→ **Data shown**
━━━━━━━━━━

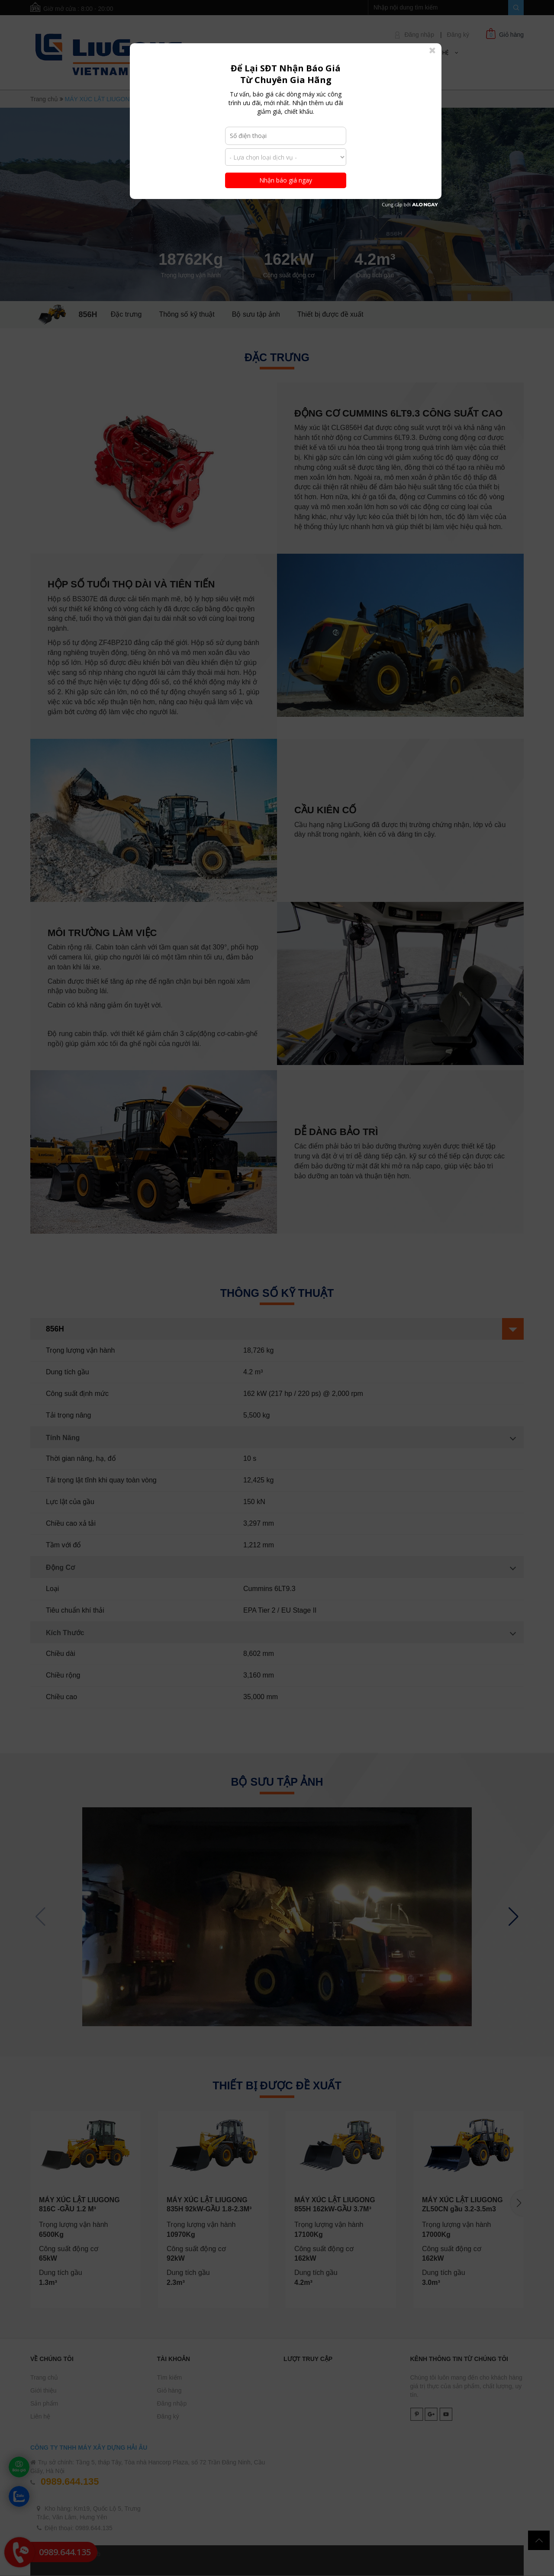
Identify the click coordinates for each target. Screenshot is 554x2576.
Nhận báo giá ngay (285, 180)
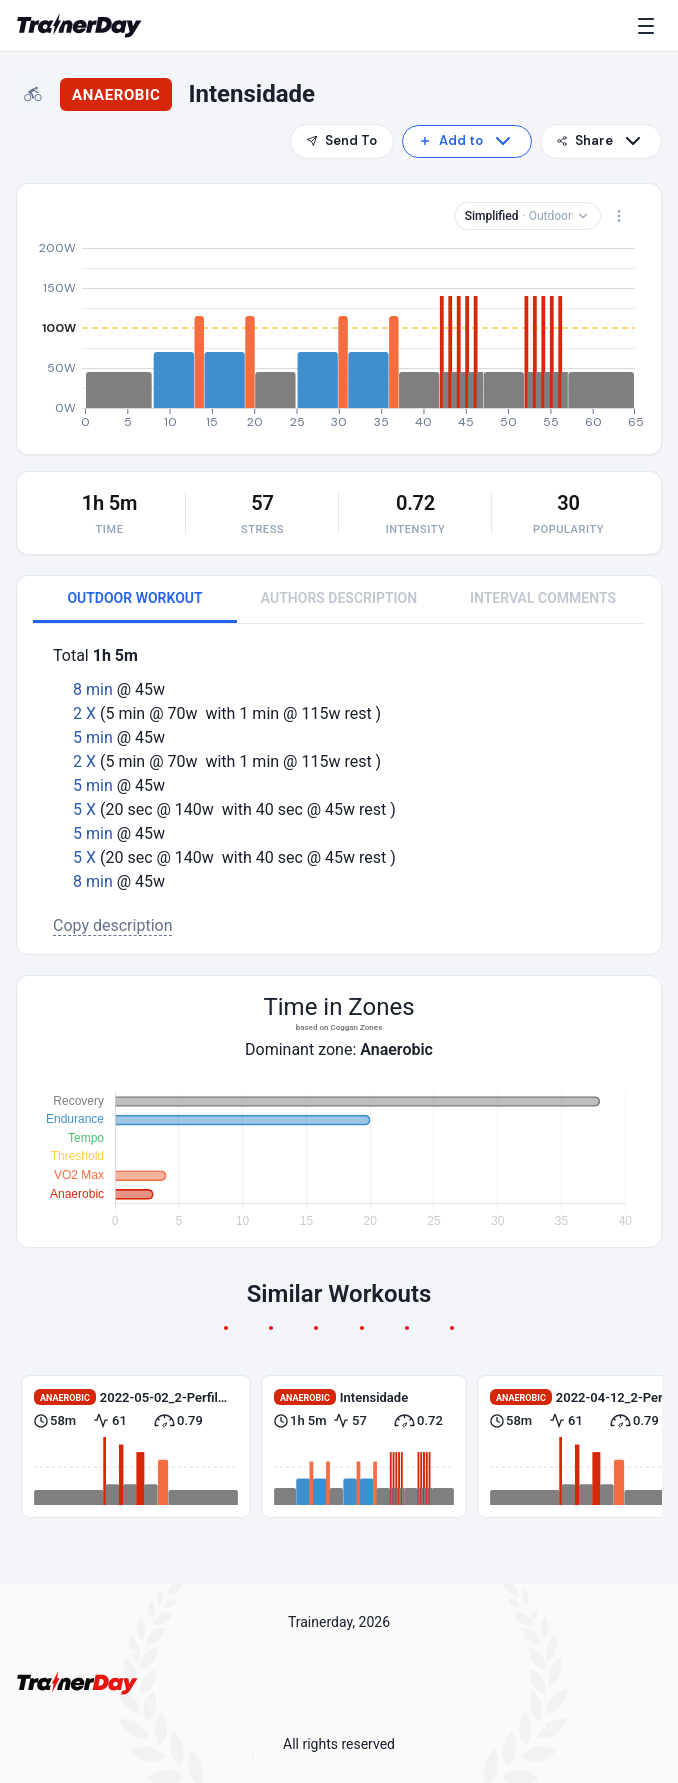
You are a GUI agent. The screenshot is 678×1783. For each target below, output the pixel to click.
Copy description (113, 925)
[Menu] (650, 26)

━━━━━━━━━━

→ **What you should do**
With the pictures dropped, write out all of the entries word for word.

→ **Expected answer**
Identify the click coordinates for each target. Screenshot is 554x2576.
Nhận báo giá ngay (285, 180)
You are a GUI agent. The screenshot is 678×1783. For each target below, output the pixel to click.
Copy description (113, 925)
[Menu] (650, 26)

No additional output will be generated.